Australian floods highlight record rainfall
Infrastructure repairs could take years, Queensland officials say
Severe flooding in eastern Australia that forced thousands of people to flee their homes ended one of the wettest years ever recorded.
The second half of 2010 was the rainiest since record-keeping began in 1900, Australia's Bureau of Meteorology reported in its annual climate statement Friday.
Overall, the year was the wettest since 2000 and the third-wettest on record.
Queensland, the northeastern state inundated by Australia's worst flood in decades, has just come out of its rainiest December on record.

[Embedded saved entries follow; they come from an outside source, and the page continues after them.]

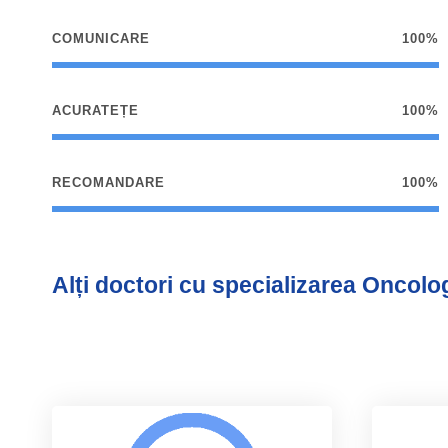
COMUNICARE
100%
ACURATEȚE
100%
RECOMANDARE
100%
Alți doctori cu specializarea Oncolo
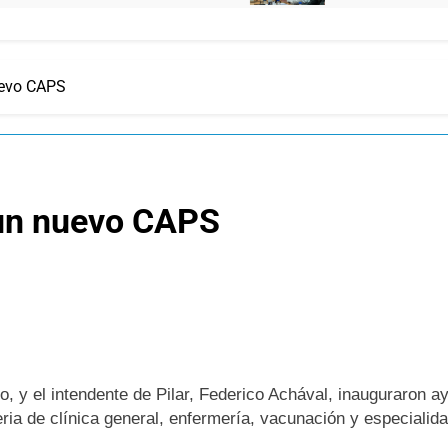
uevo CAPS
 un nuevo CAPS
o, y el intendente de Pilar, Federico Achával, inauguraron ay
eria de clínica general, enfermería, vacunación y especialid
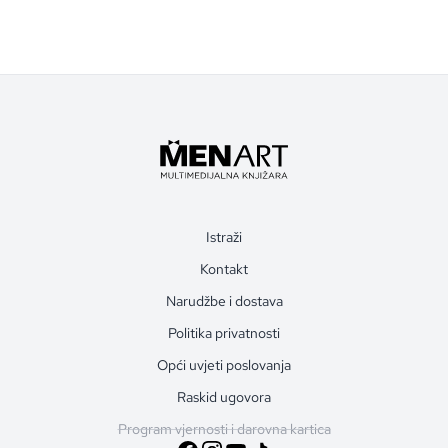
Istraži
Kontakt
Narudžbe i dostava
Politika privatnosti
Opći uvjeti poslovanja
Raskid ugovora
Program vjernosti i darovna kartica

Tropical rains began just before Christmas and poured down for days, flooding an area the size of France and Germany combined. The waters destroyed 1,200 homes in 40 communities and damaged 11,000 others, affecting around 200,000 people. Police say 10 people have died in swollen rivers or floodwaters since late November.
The flooding has shut 40 coal mines in Queensland, and damaged crops such as wheat, mangoes and sugar cane. State Premier Anna Blight estimated that the price of rebuilding homes, businesses and infrastructure, coupled with economic losses, could be as high as $5 billion.
From the report
Australia's mean rainfall in 2010 was 690 millimeters, far above the long-term average of 565 millimeters. June was the only month last year with a total rainfall below the long-term average, the Bureau of Meteorology said. However, the rain wasn't shared evenly — Southwest Western Australia had its driest year on record. Tasmania had an average rainfall.

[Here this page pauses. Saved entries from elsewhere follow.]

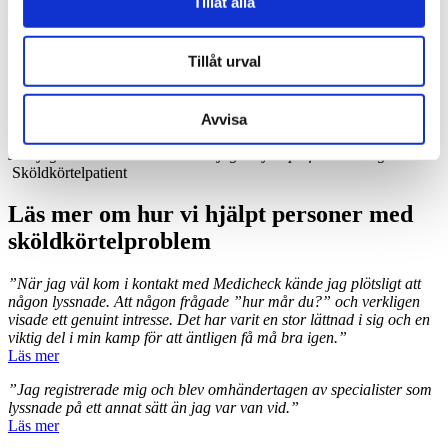
Tillåt alla
När du gör en utredning kommer du att behöva ta prover.
Se våra avgifter för prover
.
Tillåt urval
Omdömen från våra patienter
⭐️⭐️⭐️⭐️⭐️
Avvisa
”Jag blev omhändertagen av specialister som lyssnade på ett sätt
som jag inte var van vid. Nu kan jag se ljust på framtiden igen.” –
Sköldkörtelpatient
Läs mer om hur vi hjälpt personer med
sköldkörtelproblem
”När jag väl kom i kontakt med Medicheck kände jag plötsligt att
någon lyssnade. Att någon frågade ”hur mår du?” och verkligen
visade ett genuint intresse. Det har varit en stor lättnad i sig och en
viktig del i min kamp för att äntligen få må bra igen.”
Läs mer
”Jag registrerade mig och blev omhändertagen av specialister som
lyssnade på ett annat sätt än jag var van vid.”
Läs mer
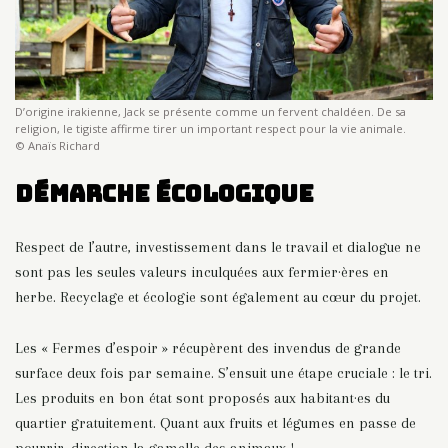
D’origine irakienne, Jack se présente comme un fervent chaldéen. De sa
religion, le tigiste affirme tirer un important respect pour la vie animale.
© Anaïs Richard
Démarche écologique
Respect de l’autre, investissement dans le travail et dialogue ne
sont pas les seules valeurs inculquées aux fermier·ères en
herbe. Recyclage et écologie sont également au cœur du projet.
Les « Fermes d’espoir » récupèrent des invendus de grande
surface deux fois par semaine. S’ensuit une étape cruciale : le tri.
Les produits en bon état sont proposés aux habitant·es du
quartier gratuitement. Quant aux fruits et légumes en passe de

Many Queensland residents returned to their sludge-covered homes Friday as others still waited more than a week after murky brown waters spilled over their riverbanks, forcing about 4,000 from their homes.

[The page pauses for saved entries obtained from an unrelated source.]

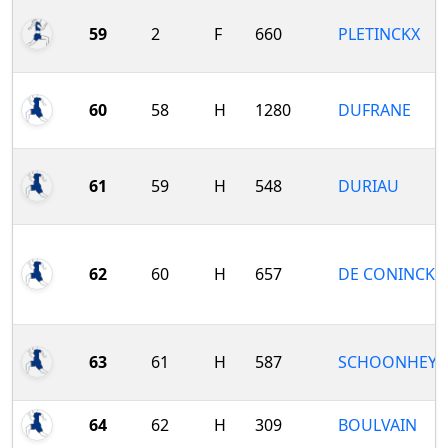
59
2
F
660
PLETINCKX
60
58
H
1280
DUFRANE
61
59
H
548
DURIAU
62
60
H
657
DE CONINCK
63
61
H
587
SCHOONHEYT
64
62
H
309
BOULVAIN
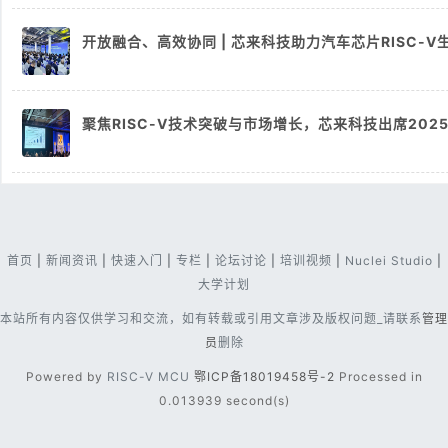
开放融合、高效协同 | 芯来科技助力汽车芯片RISC-
聚焦RISC-V技术突破与市场增长，芯来科技出席2025 
首页
|
新闻资讯
|
快速入门
|
专栏
|
论坛讨论
|
培训视频
|
Nuclei Studio
|
大学计划
本站所有内容仅供学习和交流，如有转载或引用文章涉及版权问题_请联系
管理
员
删除
Powered by
RISC-V MCU
鄂ICP备18019458号-2
Processed in
0.013939 second(s)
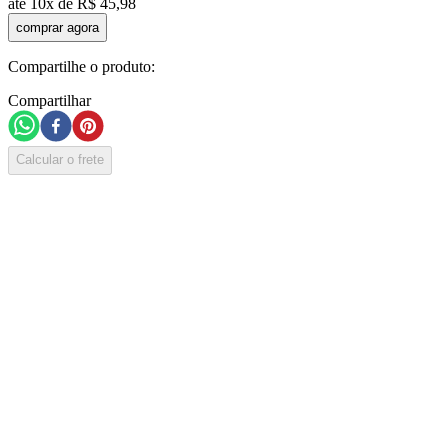
até
10
x de
R$
45
,
98
comprar agora
Compartilhe o produto:
Compartilhar
Calcular o frete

Meanwhile, flood waters continued to rise in the town of St. George. However, officials said their peak height will be lower than previously predicted, so 30 fewer homes in the community of 2,500 were at risk.
Heavy rain fell Friday in several areas of the state, and the Bureau of Meteorology said the conditions could continue through the weekend. Officials said the rain was not enough to make the floods worse, but was hampering recovery efforts and could mean it would take longer for the crisis to ease.